I was agreeably surprised by The Clown Service, not so much by the body of the book but by the clever punch of its ending, which exacted a heavy price for the heroes’ effort to outmanoeuvre the bad guys. The book had rambled a bit, but it really floored it when it got to the off-ramp.
By comparison, The Rain Soaked Bride feels like the engine is idling. The book opens up by sorting out the cliffhanger of the first book as if it wasn’t even a thing. Hmm, I thought. Maybe you weren’t serious after all. And if I’m honest, it isn’t even as if I wanted Guy Adams to be serious. He’s very good at being funny. The opening chapters of the book play like those opening jokes you get in a TV show before they get down to the plot of the week, and in fact, that’s really what’s wrong with The Rain Soaked Bride overall; it felt like a good episode of TV instead of a book. The main characters are stuck in a country house, and a curse is knocking off the ancillary characters one by one. How well this works depends on how well the main characters work for you. You need a high quirk tolerance, that’s for sure.

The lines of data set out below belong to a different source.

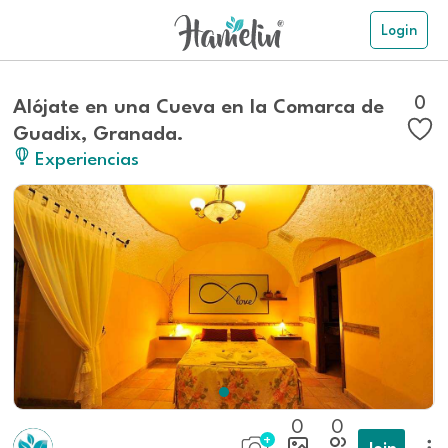
Login
0
Alójate en una Cueva en la Comarca de
Guadix, Granada.
Experiencias
0
0
Join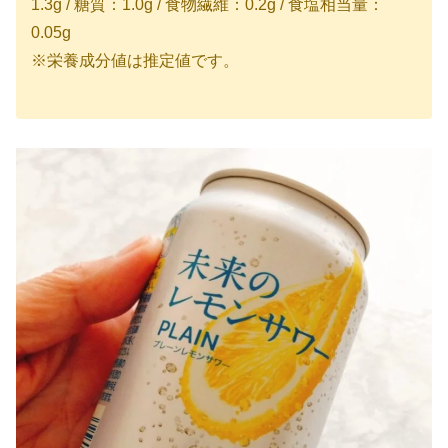
1.3g / 糖質：1.0g / 食物繊維：0.2g / 食塩相当量：
0.05g
※栄養成分値は推定値です。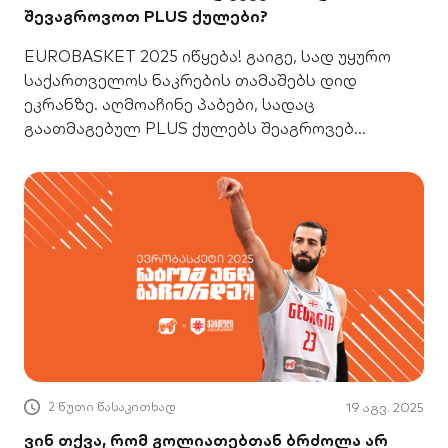
შევაგროვოთ PLUS ქულები?
EUROBASKET 2025 იწყება! გაიგე, სად უყურო
საქართველოს ნაკრების თამაშებს დიდ
ეკრანზე. აღმოაჩინე პაბები, სადაც
გაათმაგებულ PLUS ქულებს შეაგროვებ
მეგობრებთან ერთად.
2 წუთი წასაკითხად
19 აგვ. 2025
ვინ თქვა, რომ გოლიათებთან ბრძოლა არ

If you’ve got that, the August siblings and Toby Greene are fun to be around. August Shining, in particular, has the perfect deadpan of a man who has had a whole lifetime to get used to the knowledge that being right is not much use in a world which wants to believe something else.

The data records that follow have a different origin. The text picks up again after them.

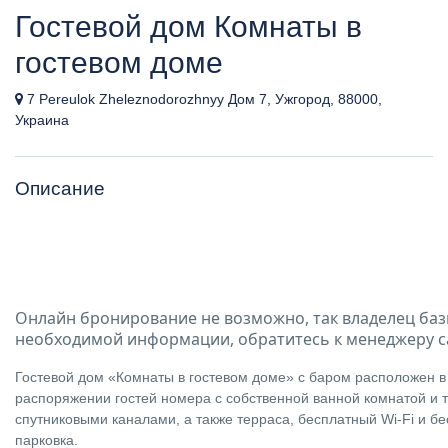
Гостевой дом Комнаты в
гостевом доме
7 Pereulok Zheleznodorozhnyy Дом 7, Ужгород, 88000,
Украина
Описание
Онлайн бронирование не возможно, так владелец баз
необходимой информации, обратитесь к менеджеру с
Гостевой дом «Комнаты в гостевом доме» с баром расположен в
распоряжении гостей номера с собственной ванной комнатой и 
спутниковыми каналами, а также терраса, бесплатный Wi-Fi и б
парковка.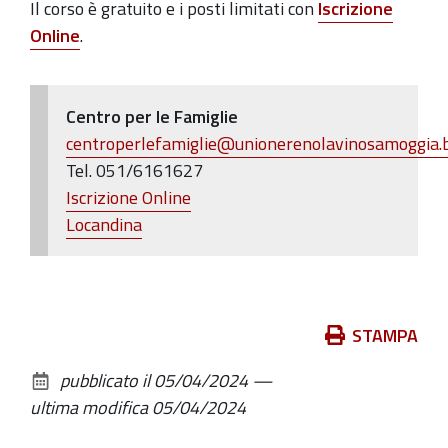
Il corso è gratuito e i posti limitati con
Iscrizione
Online
.
Centro per le Famiglie
centroperlefamiglie@unionerenolavinosamoggia.b
Tel. 051/6161627
Iscrizione Online
Locandina
Azioni
STAMPA
sul
pubblicato il
05/04/2024
—
documento
ultima modifica
05/04/2024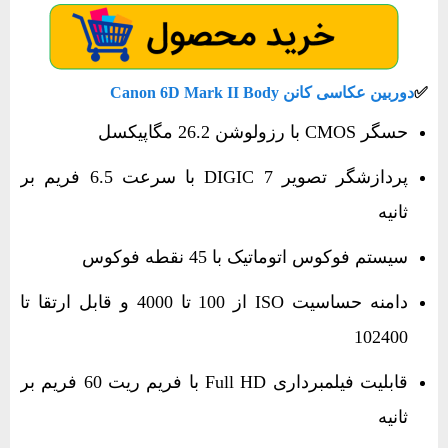
✅​
دوربین عکاسی کانن Canon 6D Mark II Body
حسگر CMOS با رزولوشن 26.2 مگاپیکسل
پردازشگر تصویر DIGIC 7 با سرعت 6.5 فریم بر
ثانیه
سیستم فوکوس اتوماتیک با 45 نقطه فوکوس
دامنه حساسیت ISO از 100 تا 4000 و قابل ارتقا تا
102400
قابلیت فیلمبرداری Full HD با فریم ریت 60 فریم بر
ثانیه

Things end on a cliffhanger again, although this one seems almost to bottle the hard choices; it’s set up as an echo of the climax of On Her Majesty’s Secret Service, so that anyone who’s read the book or seen the movie was waiting for it “We have all the time in the world.” We get the line, but not the closure. So now I have to wait to see whether there’s another fakeout in the next book.